I first made this jam at a Summer Preserves class a few years ago. I’d have gone with 2/3 rhubarb to 1/3 strawberries but one of the guests was not so keen on rhubarb so we made it the other way round. As both strawberries and rhubarb are low in pectin we used a jam sugar, which has pectin added, and the juice of a lemon. I find the lemon also adds to the flavour, giving it an extra lift on the palate. I don’t like a hard set jam so we used 10% less sugar than fruit as opposed to the normal 1:1 fruit:sugar ratio.

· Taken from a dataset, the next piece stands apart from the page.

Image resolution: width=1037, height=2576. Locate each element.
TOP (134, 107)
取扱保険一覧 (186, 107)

The result was a scarlet to light pink jewel of a preserve with pieces of strawberry and rhubarb glistening prettily in it. And the flavour was superb! The rhubarb lifts the flavour of the strawberry giving it a certain je ne sais quoi without being brutishly rhubarby! And whilst I know it would also have been fabulous with 2/3 rhubarb to 1/3 strawberry I am glad that we chose these proportions. So if you’d like to have a go, here’s what we did!
Strawberry and Rhubarb summer jam
- 1 kg strawberries, hulled
- 500gr rhubarb chopped into 3/4″ pieces
- 1350gr jam sugar (with added pectin)
- Juice of a lemon
- First put a saucer in the freezer ready to test for a set.

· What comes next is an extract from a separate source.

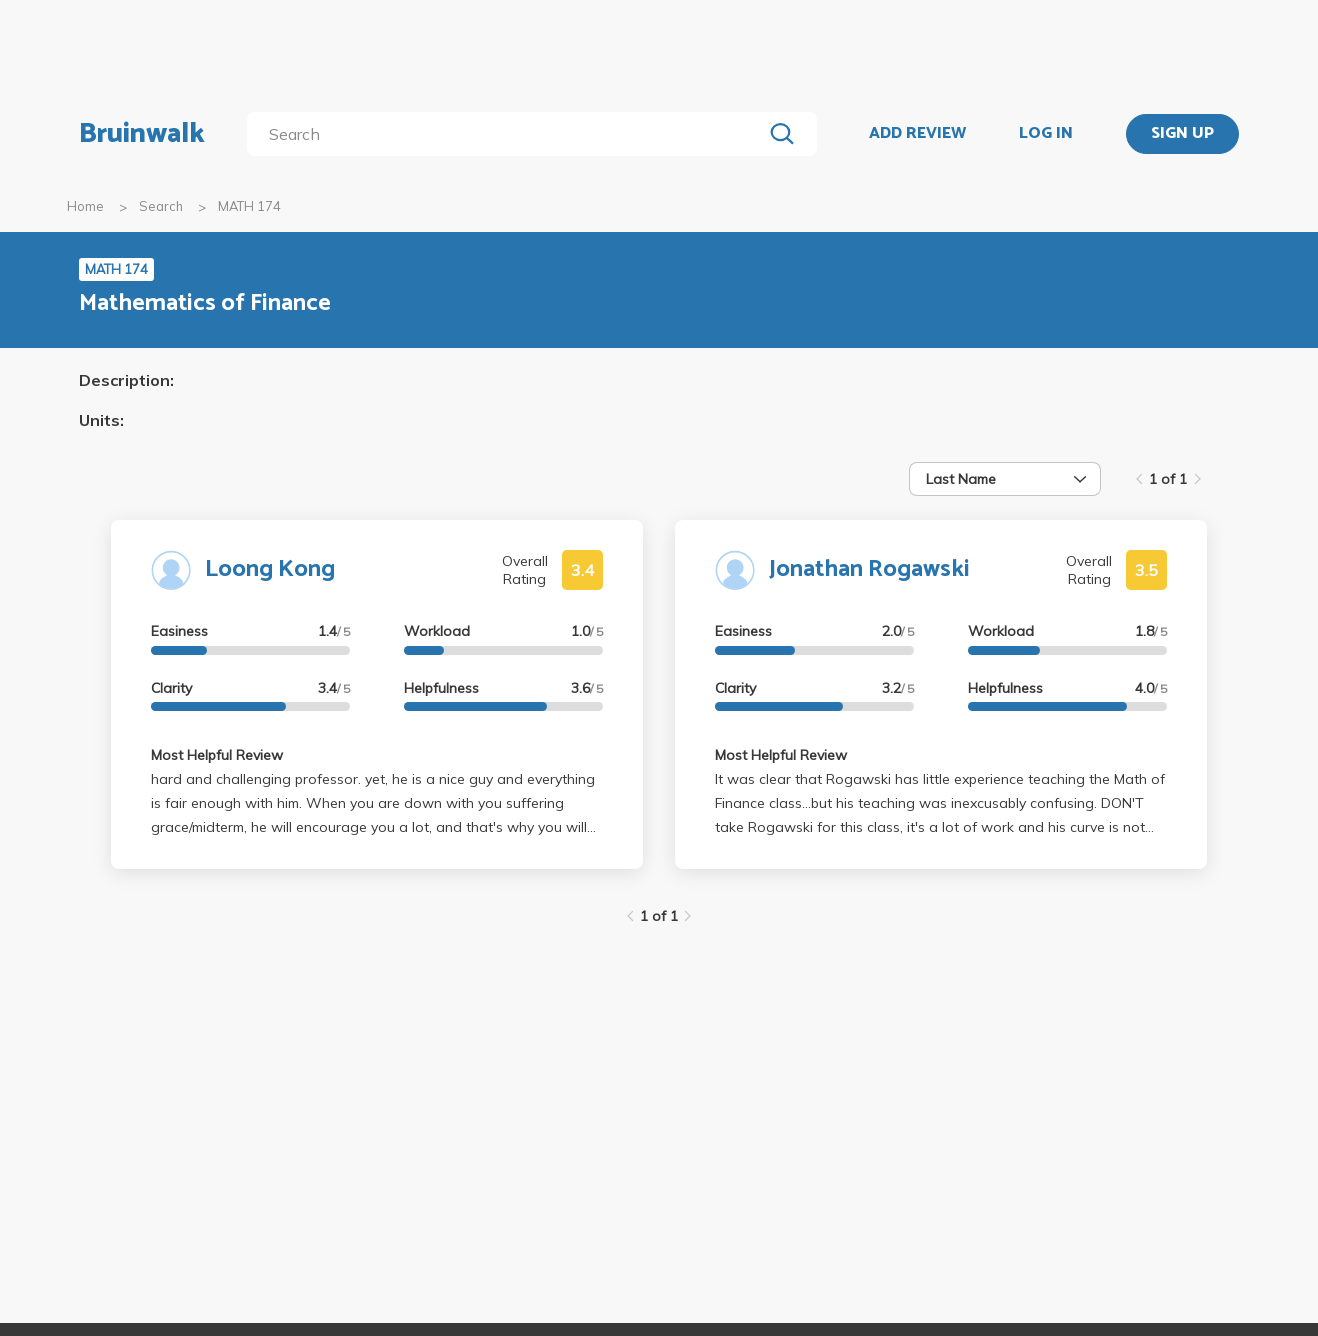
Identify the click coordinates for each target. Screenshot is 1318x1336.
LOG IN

- Prep the fruit, and add with the sugar and lemon juice to a large heavy based pan or preserving pan. Leave to macerate for an hour or so, stirring from time to time to combine and begin to dissolve the sugar.

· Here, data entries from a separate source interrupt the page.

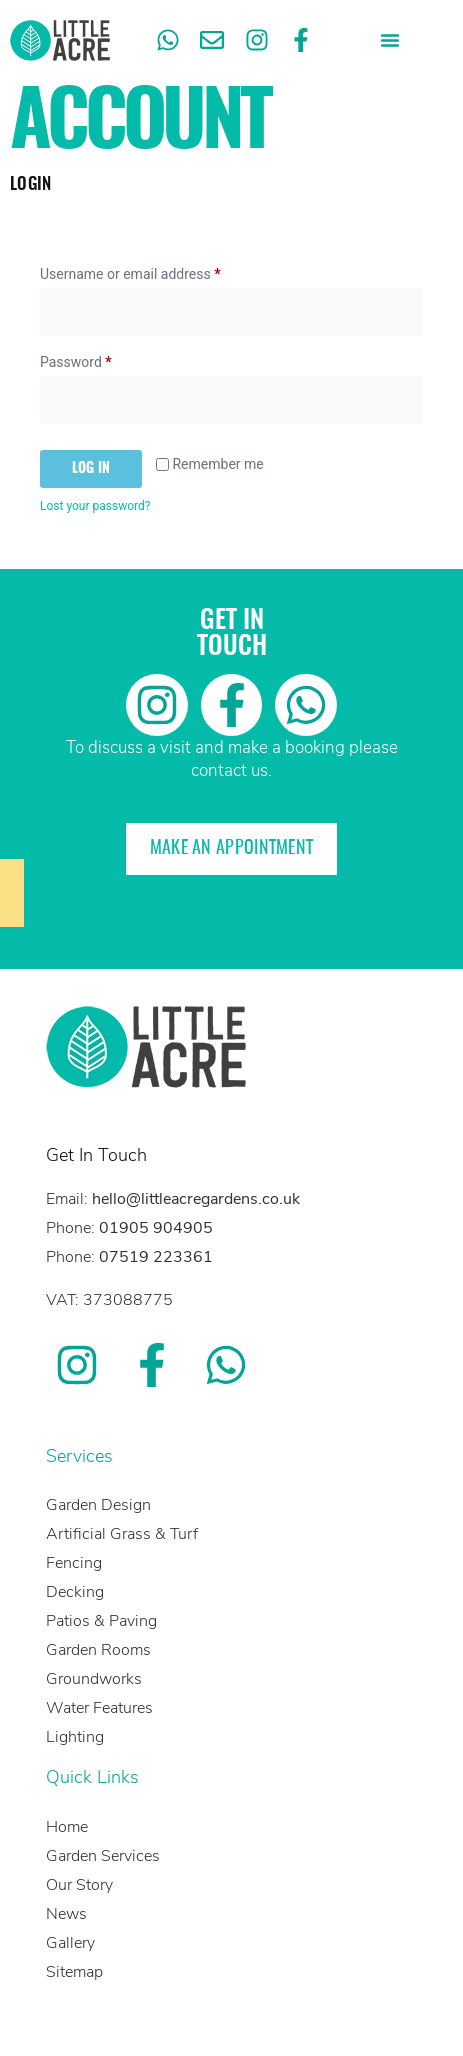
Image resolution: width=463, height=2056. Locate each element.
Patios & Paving (101, 1621)
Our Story (79, 1885)
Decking (75, 1592)
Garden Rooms (98, 1650)
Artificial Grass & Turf (122, 1534)
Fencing (74, 1563)
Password (103, 359)
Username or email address (157, 271)
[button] (390, 40)
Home (67, 1827)
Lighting (75, 1737)
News (66, 1914)
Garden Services (103, 1856)
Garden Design (98, 1505)
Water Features (99, 1708)
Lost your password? (95, 506)
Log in (91, 469)
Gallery (70, 1943)
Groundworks (94, 1679)
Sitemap (74, 1972)
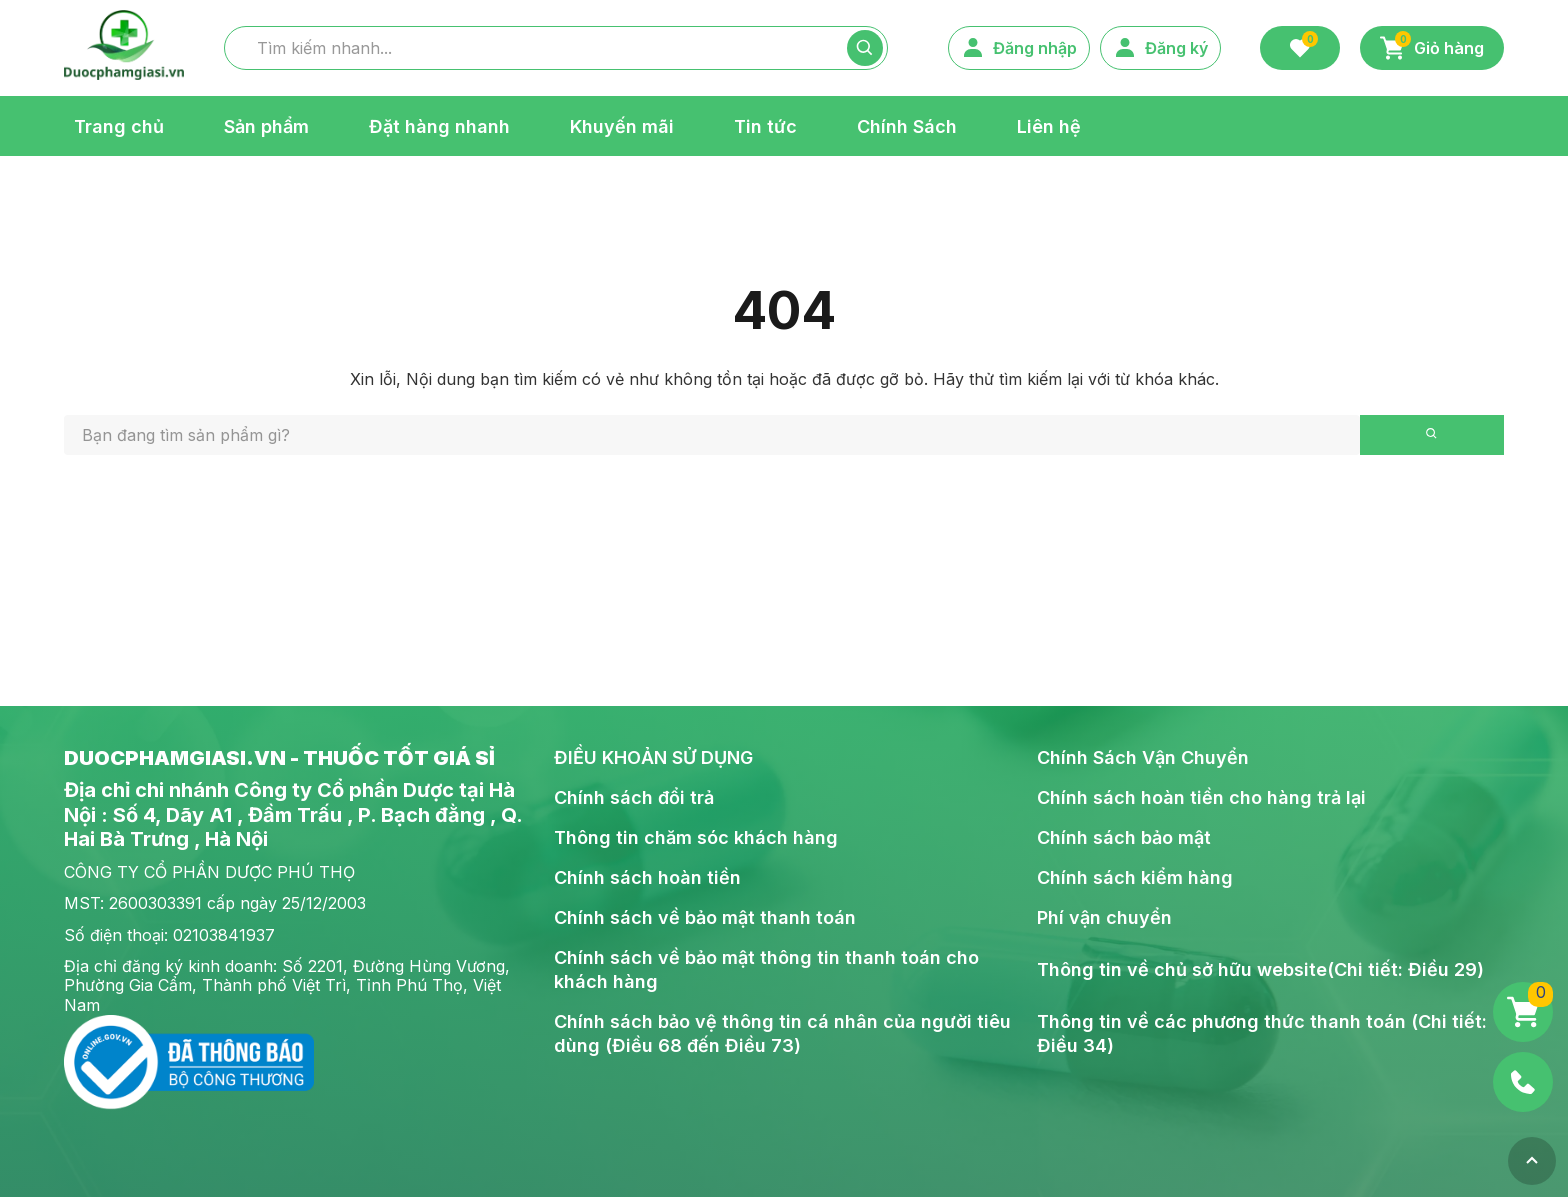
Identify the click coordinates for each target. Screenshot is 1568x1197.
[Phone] (1523, 1082)
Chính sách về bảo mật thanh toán (705, 917)
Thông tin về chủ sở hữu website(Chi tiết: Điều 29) (1260, 969)
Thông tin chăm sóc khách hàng (696, 837)
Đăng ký (1160, 48)
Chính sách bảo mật (1124, 837)
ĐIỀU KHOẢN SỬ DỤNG (653, 757)
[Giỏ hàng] (1523, 1012)
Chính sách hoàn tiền (647, 877)
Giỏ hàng (1432, 45)
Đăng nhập (1019, 48)
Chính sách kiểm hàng (1135, 877)
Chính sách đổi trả (634, 797)
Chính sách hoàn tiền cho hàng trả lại (1201, 797)
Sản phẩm (266, 125)
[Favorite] (1300, 48)
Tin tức (765, 125)
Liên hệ (1049, 125)
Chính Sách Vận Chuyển (1143, 757)
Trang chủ (119, 125)
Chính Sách (907, 125)
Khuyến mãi (622, 125)
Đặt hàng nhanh (439, 125)
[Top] (1532, 1161)
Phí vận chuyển (1104, 917)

- Then heat the fruit and sugar gently to soften the fruit further and dissolve the sugar.
- Once it is all dissolved turn the heat up high and bring to a rolling boil, stirring occasionally and watching carefully.
- Test for a set after 5 minutes by dropping a teaspoon of the jam onto the saucer and pushing with your finger. If it wrinkles it’s ready. If not keep testing every minute or so.
- Once setting point is reached leave to cool slightly before potting in clean sterilised jars. Makes 6 jars of beautiful, summery, fresh tasting jam.
This jam would be equally delicious with differing proportions of the fruit. Just maintain 9/10 sugar to fruit and you’ll be fine!